After the polls closed, Democrats immediately began blaming Ralph Nader for Gore's problems. While it is technically true that Nader's withdrawal from the race would have quickly propelled Gore into the White House, the problem runs deeper than Nader1s candidacy or the disenfranchisement of African American voters in Florida. Gore couldn't carry Tennessee, his home state.
He couldn't carry Arkansas, the president's home state. In Missouri, a dead man won on the Democratic ticket for the Senate, and Gore couldn1t even carry the Show Me state. In effect, "Dead Man Walking" outran Gore.

The problem was neither Nader nor an election whose outcome wasn't determined until five weeks after Election Day. The problem was the Democratic Party.

If Democrats learn nothing else from the protracted debacle, they should understand that the country does not want two Republican parties. In recent years, Democrats have tried to out-Republican the Republicans. And that paved the way for Gore's surprising loss to George "Dubya."

Democrats have had plenty of experience losing national elections. When he was governor of Arkansas, Bill Clinton decided to do something about it. After seeing Democrats lose the White House in five of the previous six outings, Clinton carefully crafted a strategy to win back 1600 Pennsylvania Avenue.

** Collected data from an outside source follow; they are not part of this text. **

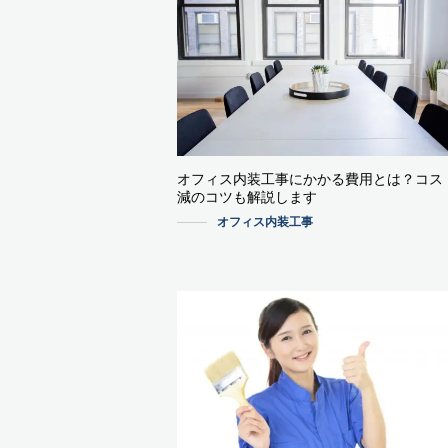
オフィス内装工事にかかる費用とは？コス
減のコツも解説します
オフィス内装工事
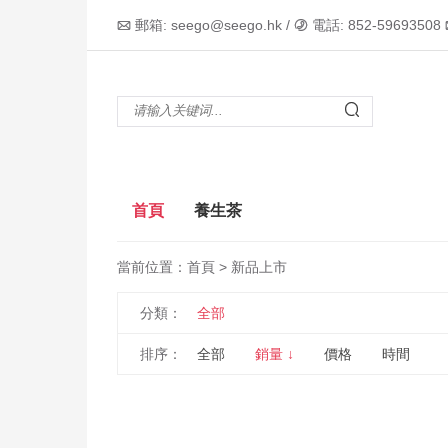
郵箱: seego@seego.hk /
電話: 852-59693508



首頁
養生茶
當前位置：
首頁
> 新品上市
分類：
全部
排序：
全部
銷量 ↓
價格
時間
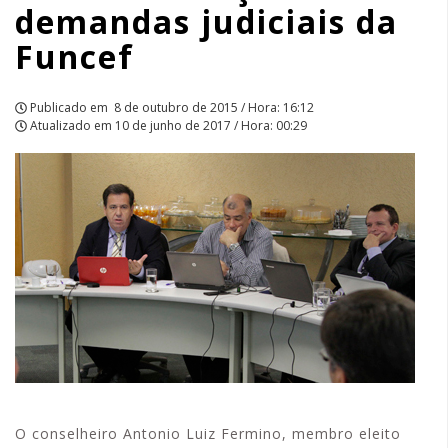
demandas judiciais da
APCEF/SP
Funcef
Publicado em
8 de outubro de 2015 / Hora: 16:12
Atualizado em
10 de junho de 2017 / Hora: 00:29
O conselheiro Antonio Luiz Fermino, membro eleito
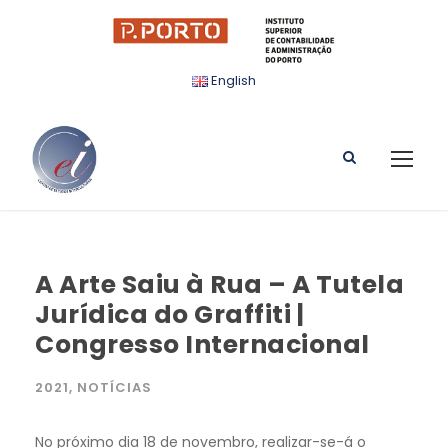
English
A Arte Saiu à Rua – A Tutela
Jurídica do Graffiti |
Congresso Internacional
2021
,
NOTÍCIAS
No próximo dia 18 de novembro, realizar-se-á o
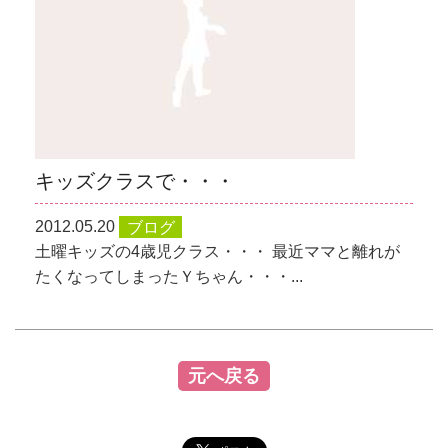
キッズクラスで・・・
2012.05.20
ブログ
土曜キッズの4歳児クラス・・・ 最近ママと離れが
たくなってしまったＹちゃん・・・...
元へ戻る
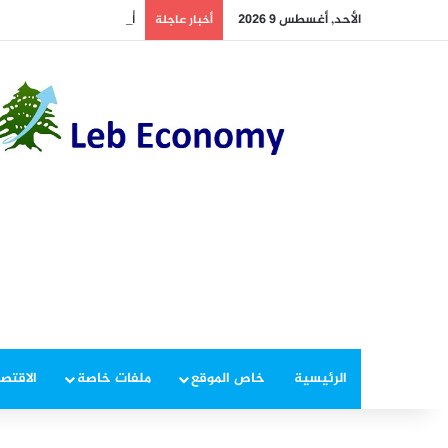
الأحد, أغسطس 9 2026
أسعار النفط تسجل خسارة متتا
أخبار عاجلة
الرئيسية
خاص الموقع
ملفات خاصة
الاقتصا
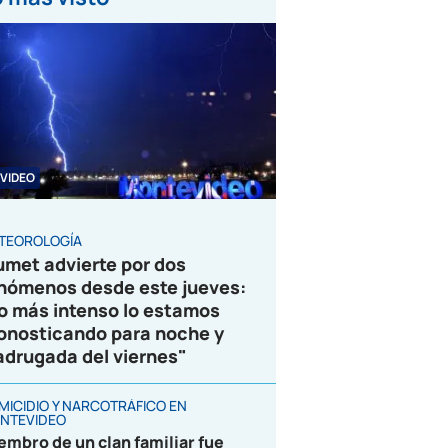
VIDEO
TEOROLOGÍA
umet advierte por dos
nómenos desde este jueves:
o más intenso lo estamos
onosticando para noche y
drugada del viernes"
MICIDIO Y NARCOTRÁFICO EN
NTEVIDEO
embro de un clan familiar fue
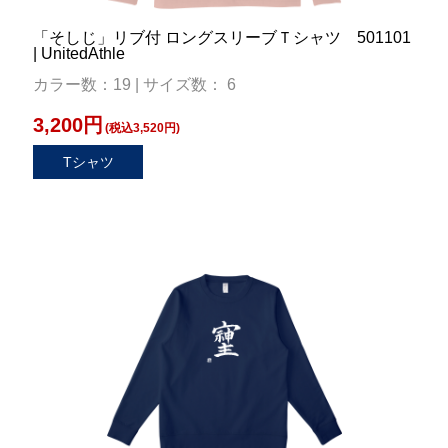
「そしじ」リブ付 ロングスリーブＴシャツ 501101
| UnitedAthle
カラー数：19 | サイズ数： 6
3,200円
(税込3,520円)
Tシャツ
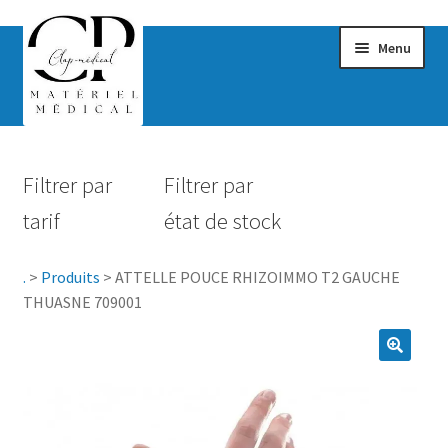
Menu
Confort & Bien-être
Filtrer par
Filtrer par
Hygiène
tarif
état de stock
Mobilité
.
>
Produits
>
ATTELLE POUCE RHIZOIMMO T2 GAUCHE
Rééducation
THUASNE 709001
Maternité
Accessoires Salle de bain
Vêtements & Chaussures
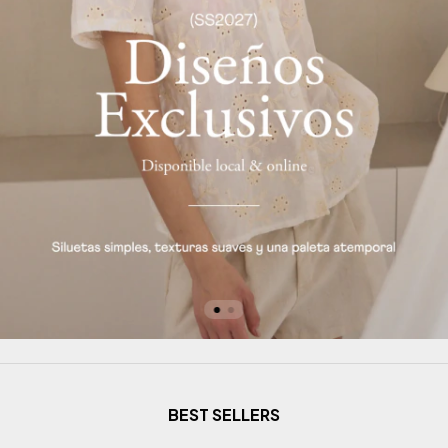
BEST SELLERS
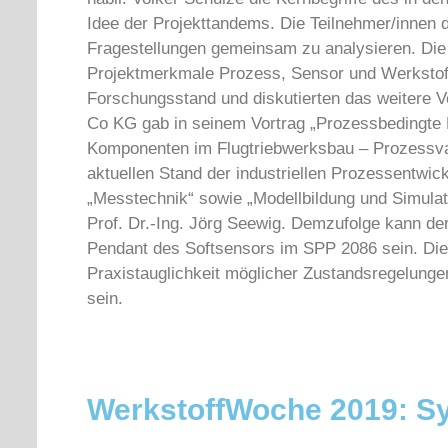
Idee der Projekttandems. Die Teilnehmer/innen 
Fragestellungen gemeinsam zu analysieren. Die 
Projektmerkmale Prozess, Sensor und Werkstoff 
Forschungsstand und diskutierten das weitere V
Co KG gab in seinem Vortrag „Prozessbedingte B
Komponenten im Flugtriebwerksbau – Prozessval
aktuellen Stand der industriellen Prozessentwic
„Messtechnik“ sowie „Modellbildung und Simulat
Prof. Dr.-Ing. Jörg Seewig. Demzufolge kann d
Pendant des Softsensors im SPP 2086 sein. Die 
Praxistauglichkeit möglicher Zustandsregelung
sein.
WerkstoffWoche 2019: S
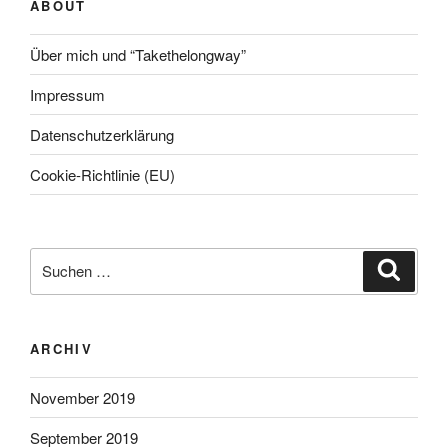
ABOUT
Über mich und “Takethelongway”
Impressum
Datenschutzerklärung
Cookie-Richtlinie (EU)
Suche
Suche
nach:
ARCHIV
November 2019
September 2019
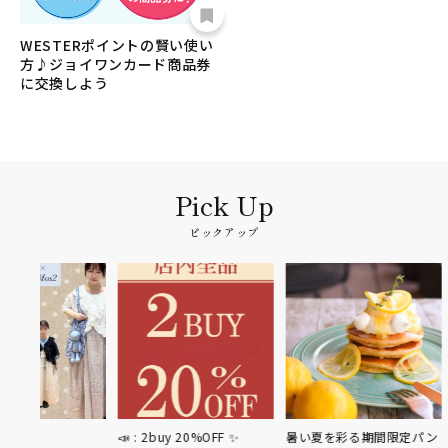
WESTERポイントの賢い使い
方♪ジョイワンカード商品券
に交換しよう
ピックアップ
📣 : 2buy 20%OFF ✨
暑い夏を彩る期間限定パン
新発売ケー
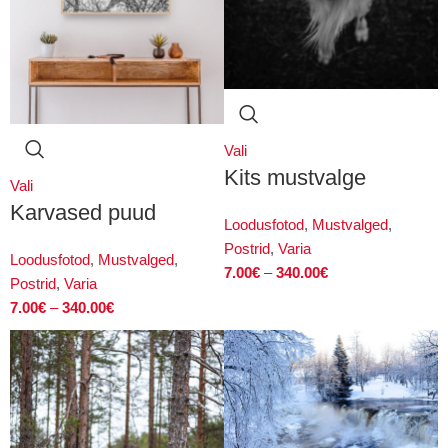
Vali
Kits mustvalge
Vali
Karvased puud
Loodusfotod
,
Mustvalged
,
Postrid
,
Varia
Loodusfotod
,
Mustvalged
,
7.00
€
–
340.00
€
Postrid
,
Varia
7.00
€
–
340.00
€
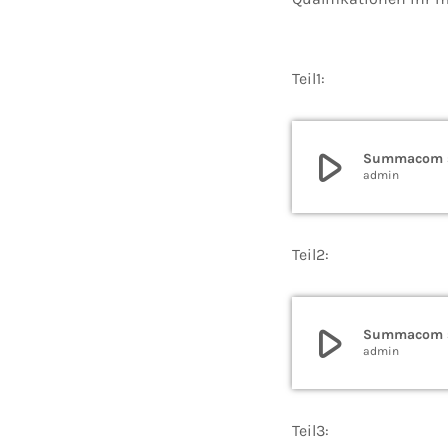
Teil1:
play_arrow
Summacom su
admin
Teil2:
play_arrow
Summacom su
admin
Teil3:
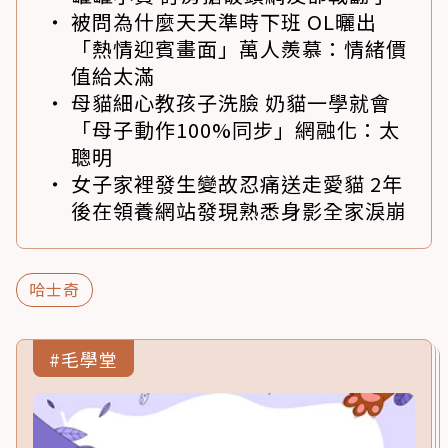
被問為什麼天天準時下班 OL曬出
「熱情迎賓畫面」萬人羨慕：情緒價
值給太滿
母貓細心教孩子洗臉 奶貓一學就會
「母子動作100%同步」網融化：太
聰明
女子家裡發生變故忍痛送走愛貓 2年
後在領養網站發現熟悉身影全家淚崩
哈士奇
#毛學堂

Clinton, perhaps the most masterful politician of our time, managed to put forth a basically conservative platform while simultaneously reassuring African Americans, women and labor that he was their best friend. This coalition of conservative party activists and progressives such as Jesse Jackson provided the support base for his two-term presidency.

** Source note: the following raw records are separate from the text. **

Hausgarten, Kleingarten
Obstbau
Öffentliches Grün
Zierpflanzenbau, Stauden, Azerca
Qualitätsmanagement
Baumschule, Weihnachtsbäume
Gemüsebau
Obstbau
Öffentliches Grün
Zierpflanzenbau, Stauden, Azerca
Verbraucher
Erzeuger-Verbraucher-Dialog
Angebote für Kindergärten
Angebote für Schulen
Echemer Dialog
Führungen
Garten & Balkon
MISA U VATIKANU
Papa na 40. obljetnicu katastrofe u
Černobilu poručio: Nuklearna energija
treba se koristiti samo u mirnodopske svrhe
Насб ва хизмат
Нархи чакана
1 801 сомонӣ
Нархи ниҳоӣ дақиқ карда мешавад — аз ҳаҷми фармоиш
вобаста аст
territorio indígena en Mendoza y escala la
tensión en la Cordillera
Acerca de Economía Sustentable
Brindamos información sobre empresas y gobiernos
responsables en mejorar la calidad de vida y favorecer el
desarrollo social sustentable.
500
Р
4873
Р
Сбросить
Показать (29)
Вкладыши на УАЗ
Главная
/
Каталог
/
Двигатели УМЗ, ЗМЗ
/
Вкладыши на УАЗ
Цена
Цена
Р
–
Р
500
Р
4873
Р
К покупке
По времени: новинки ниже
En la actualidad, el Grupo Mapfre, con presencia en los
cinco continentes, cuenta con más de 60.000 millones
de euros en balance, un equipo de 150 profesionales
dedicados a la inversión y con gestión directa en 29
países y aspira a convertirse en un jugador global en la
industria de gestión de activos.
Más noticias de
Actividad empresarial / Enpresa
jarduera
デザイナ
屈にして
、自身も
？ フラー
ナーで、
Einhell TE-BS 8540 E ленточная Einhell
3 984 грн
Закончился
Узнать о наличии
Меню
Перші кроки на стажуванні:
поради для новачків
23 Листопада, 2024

Al Gore, trying to build on the Clinton road map to the White House, said all the right things to African Americans - pledging support for affirmative action and opposing Driving While Black stops - while tipping his hat to the Right by favoring capital punishment and backing the movement to keep Elian Gonzalez in the United States instead of having him reunited with his father in Cuba.

Gore's problem was that it took him too long to return to his base. It was just before the National Democratic Convention that a struggling Al Gore gave up his obsession with wining over the "independent voter" and moved to reclaim the traditional Democratic base - Blacks, women and labor. It was only then that he experienced a rise in the polls. However, by then, it was too late.

In the end, it was African Americans who proved yet again to be the most loyal bloc of Democratic voters, providing the margin of victory in several battleground states, including in Michigan and Pennsylvania. For example, Gore carried Michigan by only three percentage points. Bush out-polled Gore among Whites in that state by eight percentage points. But the Black turnout of more than 90 percent tilted the election in Gore's favor. In Florida, African-Americans turned out in record numbers, reaching 952,000, up from 527,000 in 1996.

We have already seen how a highly-politicized Supreme Court effectively ended Al Gore's candidacy for president while disenfranchising some Black voters in Florida. With George W. Bush expected to appoint at least two new members to the court, it will only get worse.